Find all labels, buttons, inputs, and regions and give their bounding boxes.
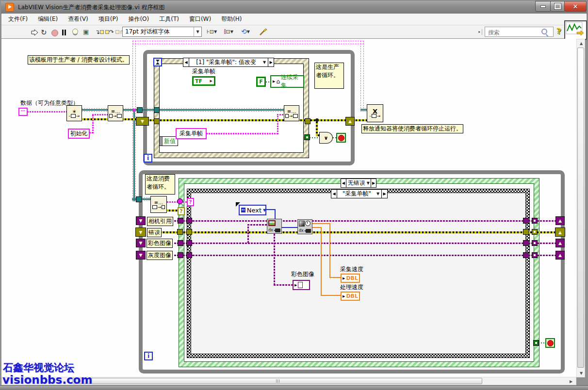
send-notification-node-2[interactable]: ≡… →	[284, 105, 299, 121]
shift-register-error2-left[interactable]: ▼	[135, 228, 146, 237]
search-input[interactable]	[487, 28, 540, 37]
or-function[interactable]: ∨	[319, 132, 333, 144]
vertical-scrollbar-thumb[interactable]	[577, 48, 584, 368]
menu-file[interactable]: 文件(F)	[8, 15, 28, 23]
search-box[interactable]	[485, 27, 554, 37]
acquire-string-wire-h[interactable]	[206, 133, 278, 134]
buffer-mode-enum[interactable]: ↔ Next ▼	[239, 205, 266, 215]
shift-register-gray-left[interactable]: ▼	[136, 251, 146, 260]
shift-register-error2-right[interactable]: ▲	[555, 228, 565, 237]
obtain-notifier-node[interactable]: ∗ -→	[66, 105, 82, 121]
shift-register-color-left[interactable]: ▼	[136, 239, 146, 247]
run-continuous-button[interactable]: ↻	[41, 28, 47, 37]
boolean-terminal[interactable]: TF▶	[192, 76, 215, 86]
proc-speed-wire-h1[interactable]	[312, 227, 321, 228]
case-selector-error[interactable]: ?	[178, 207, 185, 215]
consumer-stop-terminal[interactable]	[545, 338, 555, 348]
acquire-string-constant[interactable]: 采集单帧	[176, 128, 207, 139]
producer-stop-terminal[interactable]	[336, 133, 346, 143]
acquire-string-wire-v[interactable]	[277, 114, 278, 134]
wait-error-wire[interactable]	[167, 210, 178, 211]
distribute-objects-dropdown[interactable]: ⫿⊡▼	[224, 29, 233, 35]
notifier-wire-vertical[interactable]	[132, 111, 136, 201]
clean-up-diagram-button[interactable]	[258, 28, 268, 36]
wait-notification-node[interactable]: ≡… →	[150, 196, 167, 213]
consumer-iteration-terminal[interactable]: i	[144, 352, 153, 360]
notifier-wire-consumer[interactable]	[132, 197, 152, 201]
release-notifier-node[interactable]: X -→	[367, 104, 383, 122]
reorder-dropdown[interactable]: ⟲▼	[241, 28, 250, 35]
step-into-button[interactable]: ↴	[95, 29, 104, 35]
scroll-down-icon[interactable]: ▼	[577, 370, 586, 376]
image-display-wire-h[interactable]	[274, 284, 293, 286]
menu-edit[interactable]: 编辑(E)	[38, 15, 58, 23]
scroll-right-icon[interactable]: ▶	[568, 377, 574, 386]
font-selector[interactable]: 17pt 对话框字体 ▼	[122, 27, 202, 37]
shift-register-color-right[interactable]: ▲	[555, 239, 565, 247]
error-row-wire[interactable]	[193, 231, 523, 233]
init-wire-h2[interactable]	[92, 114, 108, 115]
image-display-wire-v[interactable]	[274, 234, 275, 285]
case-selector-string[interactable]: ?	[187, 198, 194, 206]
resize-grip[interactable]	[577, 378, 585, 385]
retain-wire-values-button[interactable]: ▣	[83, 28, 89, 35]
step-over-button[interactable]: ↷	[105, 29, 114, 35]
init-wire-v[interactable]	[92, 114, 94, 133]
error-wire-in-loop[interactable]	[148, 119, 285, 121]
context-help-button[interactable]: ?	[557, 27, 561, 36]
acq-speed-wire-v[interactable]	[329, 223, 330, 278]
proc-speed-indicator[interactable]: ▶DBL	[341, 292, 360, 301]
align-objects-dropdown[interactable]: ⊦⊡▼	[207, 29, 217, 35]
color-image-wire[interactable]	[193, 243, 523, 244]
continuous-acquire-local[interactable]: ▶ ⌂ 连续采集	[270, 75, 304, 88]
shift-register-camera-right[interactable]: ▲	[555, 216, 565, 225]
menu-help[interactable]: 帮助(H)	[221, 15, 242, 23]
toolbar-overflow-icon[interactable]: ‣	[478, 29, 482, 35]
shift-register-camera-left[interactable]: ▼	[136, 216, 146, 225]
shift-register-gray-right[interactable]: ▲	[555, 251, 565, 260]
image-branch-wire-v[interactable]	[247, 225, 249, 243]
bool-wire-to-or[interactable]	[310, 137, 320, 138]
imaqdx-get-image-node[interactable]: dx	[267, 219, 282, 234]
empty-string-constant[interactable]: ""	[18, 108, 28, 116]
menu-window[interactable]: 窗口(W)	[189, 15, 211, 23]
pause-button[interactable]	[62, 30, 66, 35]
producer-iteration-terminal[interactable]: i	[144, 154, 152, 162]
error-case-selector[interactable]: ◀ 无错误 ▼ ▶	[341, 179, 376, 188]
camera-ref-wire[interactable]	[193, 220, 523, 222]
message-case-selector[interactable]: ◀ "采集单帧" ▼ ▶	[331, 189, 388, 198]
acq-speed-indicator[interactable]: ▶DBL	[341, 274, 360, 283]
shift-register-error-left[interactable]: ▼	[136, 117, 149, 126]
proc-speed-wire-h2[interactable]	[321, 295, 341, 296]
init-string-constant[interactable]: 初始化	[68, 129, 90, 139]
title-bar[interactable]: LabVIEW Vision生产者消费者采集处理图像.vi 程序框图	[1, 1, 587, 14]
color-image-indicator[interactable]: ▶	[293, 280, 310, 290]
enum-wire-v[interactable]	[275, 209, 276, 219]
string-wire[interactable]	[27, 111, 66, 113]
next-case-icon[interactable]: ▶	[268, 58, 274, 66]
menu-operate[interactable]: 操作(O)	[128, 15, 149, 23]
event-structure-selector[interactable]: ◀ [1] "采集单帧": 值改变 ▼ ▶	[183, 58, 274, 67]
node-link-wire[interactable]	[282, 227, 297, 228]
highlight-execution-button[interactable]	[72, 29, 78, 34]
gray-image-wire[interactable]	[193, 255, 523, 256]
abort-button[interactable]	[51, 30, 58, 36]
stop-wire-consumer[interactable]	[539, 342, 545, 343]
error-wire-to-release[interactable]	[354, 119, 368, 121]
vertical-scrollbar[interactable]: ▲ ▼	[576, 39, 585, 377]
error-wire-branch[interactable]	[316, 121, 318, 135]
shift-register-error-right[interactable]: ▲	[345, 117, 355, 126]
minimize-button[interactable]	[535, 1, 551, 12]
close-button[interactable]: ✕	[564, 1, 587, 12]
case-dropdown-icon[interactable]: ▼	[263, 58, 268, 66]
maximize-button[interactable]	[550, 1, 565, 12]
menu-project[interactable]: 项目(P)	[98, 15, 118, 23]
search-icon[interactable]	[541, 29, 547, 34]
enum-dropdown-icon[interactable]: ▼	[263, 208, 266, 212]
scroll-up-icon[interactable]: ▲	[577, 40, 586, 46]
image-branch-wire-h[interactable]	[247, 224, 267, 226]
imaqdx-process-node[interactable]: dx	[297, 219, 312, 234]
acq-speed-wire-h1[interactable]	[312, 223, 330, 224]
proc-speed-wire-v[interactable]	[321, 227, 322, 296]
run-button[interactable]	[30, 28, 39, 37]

:: PROBLEM DETAILS ::
Keep the pictures out of the copy and return the rest of the data above exactly.

:: ANSWER BOX ::
Find all labels, buttons, inputs, and regions and give their bounding boxes.
send-notification-node-2[interactable]: ≡… →	[284, 105, 299, 121]
shift-register-error2-left[interactable]: ▼	[135, 228, 146, 237]
search-input[interactable]	[487, 28, 540, 37]
or-function[interactable]: ∨	[319, 132, 333, 144]
vertical-scrollbar-thumb[interactable]	[577, 48, 584, 368]
menu-file[interactable]: 文件(F)	[8, 15, 28, 23]
search-box[interactable]	[485, 27, 554, 37]
acquire-string-wire-h[interactable]	[206, 133, 278, 134]
buffer-mode-enum[interactable]: ↔ Next ▼	[239, 205, 266, 215]
shift-register-gray-left[interactable]: ▼	[136, 251, 146, 260]
shift-register-error2-right[interactable]: ▲	[555, 228, 565, 237]
obtain-notifier-node[interactable]: ∗ -→	[66, 105, 82, 121]
shift-register-color-left[interactable]: ▼	[136, 239, 146, 247]
run-continuous-button[interactable]: ↻	[41, 28, 47, 37]
boolean-terminal[interactable]: TF▶	[192, 76, 215, 86]
proc-speed-wire-h1[interactable]	[312, 227, 321, 228]
case-selector-error[interactable]: ?	[178, 207, 185, 215]
consumer-stop-terminal[interactable]	[545, 338, 555, 348]
acquire-string-constant[interactable]: 采集单帧	[176, 128, 207, 139]
producer-stop-terminal[interactable]	[336, 133, 346, 143]
acquire-string-wire-v[interactable]	[277, 114, 278, 134]
wait-error-wire[interactable]	[167, 210, 178, 211]
distribute-objects-dropdown[interactable]: ⫿⊡▼	[224, 29, 233, 35]
notifier-wire-vertical[interactable]	[132, 111, 136, 201]
clean-up-diagram-button[interactable]	[258, 28, 268, 36]
wait-notification-node[interactable]: ≡… →	[150, 196, 167, 213]
consumer-iteration-terminal[interactable]: i	[144, 352, 153, 360]
notifier-wire-consumer[interactable]	[132, 197, 152, 201]
release-notifier-node[interactable]: X -→	[367, 104, 383, 122]
reorder-dropdown[interactable]: ⟲▼	[241, 28, 250, 35]
step-into-button[interactable]: ↴	[95, 29, 104, 35]
scroll-down-icon[interactable]: ▼	[577, 370, 586, 376]
image-display-wire-h[interactable]	[274, 284, 293, 286]
menu-edit[interactable]: 编辑(E)	[38, 15, 58, 23]
scroll-right-icon[interactable]: ▶	[568, 377, 574, 386]
font-selector[interactable]: 17pt 对话框字体 ▼	[122, 27, 202, 37]
shift-register-color-right[interactable]: ▲	[555, 239, 565, 247]
error-row-wire[interactable]	[193, 231, 523, 233]
init-wire-h2[interactable]	[92, 114, 108, 115]
image-display-wire-v[interactable]	[274, 234, 275, 285]
case-selector-string[interactable]: ?	[187, 198, 194, 206]
resize-grip[interactable]	[577, 378, 585, 385]
retain-wire-values-button[interactable]: ▣	[83, 28, 89, 35]
step-over-button[interactable]: ↷	[105, 29, 114, 35]
init-wire-v[interactable]	[92, 114, 94, 133]
error-wire-in-loop[interactable]	[148, 119, 285, 121]
context-help-button[interactable]: ?	[557, 27, 561, 36]
acq-speed-wire-v[interactable]	[329, 223, 330, 278]
proc-speed-indicator[interactable]: ▶DBL	[341, 292, 360, 301]
align-objects-dropdown[interactable]: ⊦⊡▼	[207, 29, 217, 35]
color-image-wire[interactable]	[193, 243, 523, 244]
continuous-acquire-local[interactable]: ▶ ⌂ 连续采集	[270, 75, 304, 88]
shift-register-camera-right[interactable]: ▲	[555, 216, 565, 225]
menu-help[interactable]: 帮助(H)	[221, 15, 242, 23]
toolbar-overflow-icon[interactable]: ‣	[478, 29, 482, 35]
shift-register-camera-left[interactable]: ▼	[136, 216, 146, 225]
shift-register-gray-right[interactable]: ▲	[555, 251, 565, 260]
image-branch-wire-v[interactable]	[247, 225, 249, 243]
bool-wire-to-or[interactable]	[310, 137, 320, 138]
imaqdx-get-image-node[interactable]: dx	[267, 219, 282, 234]
empty-string-constant[interactable]: ""	[18, 108, 28, 116]
menu-window[interactable]: 窗口(W)	[189, 15, 211, 23]
pause-button[interactable]	[62, 30, 66, 35]
producer-iteration-terminal[interactable]: i	[144, 154, 152, 162]
error-case-selector[interactable]: ◀ 无错误 ▼ ▶	[341, 179, 376, 188]
camera-ref-wire[interactable]	[193, 220, 523, 222]
message-case-selector[interactable]: ◀ "采集单帧" ▼ ▶	[331, 189, 388, 198]
acq-speed-indicator[interactable]: ▶DBL	[341, 274, 360, 283]
shift-register-error-left[interactable]: ▼	[136, 117, 149, 126]
proc-speed-wire-h2[interactable]	[321, 295, 341, 296]
init-string-constant[interactable]: 初始化	[68, 129, 90, 139]
title-bar[interactable]: LabVIEW Vision生产者消费者采集处理图像.vi 程序框图	[1, 1, 587, 14]
color-image-indicator[interactable]: ▶	[293, 280, 310, 290]
enum-wire-v[interactable]	[275, 209, 276, 219]
string-wire[interactable]	[27, 111, 66, 113]
next-case-icon[interactable]: ▶	[268, 58, 274, 66]
menu-operate[interactable]: 操作(O)	[128, 15, 149, 23]
event-structure-selector[interactable]: ◀ [1] "采集单帧": 值改变 ▼ ▶	[183, 58, 274, 67]
node-link-wire[interactable]	[282, 227, 297, 228]
highlight-execution-button[interactable]	[72, 29, 78, 34]
gray-image-wire[interactable]	[193, 255, 523, 256]
abort-button[interactable]	[51, 30, 58, 36]
stop-wire-consumer[interactable]	[539, 342, 545, 343]
error-wire-to-release[interactable]	[354, 119, 368, 121]
vertical-scrollbar[interactable]: ▲ ▼	[576, 39, 585, 377]
error-wire-branch[interactable]	[316, 121, 318, 135]
shift-register-error-right[interactable]: ▲	[345, 117, 355, 126]
minimize-button[interactable]	[535, 1, 551, 12]
close-button[interactable]: ✕	[564, 1, 587, 12]
case-dropdown-icon[interactable]: ▼	[263, 58, 268, 66]
maximize-button[interactable]	[550, 1, 565, 12]
menu-project[interactable]: 项目(P)	[98, 15, 118, 23]
search-icon[interactable]	[541, 29, 547, 34]
enum-dropdown-icon[interactable]: ▼	[263, 208, 266, 212]
scroll-up-icon[interactable]: ▲	[577, 40, 586, 46]
image-branch-wire-h[interactable]	[247, 224, 267, 226]
imaqdx-process-node[interactable]: dx	[297, 219, 312, 234]
acq-speed-wire-h1[interactable]	[312, 223, 330, 224]
proc-speed-wire-v[interactable]	[321, 227, 322, 296]
run-button[interactable]	[30, 28, 39, 37]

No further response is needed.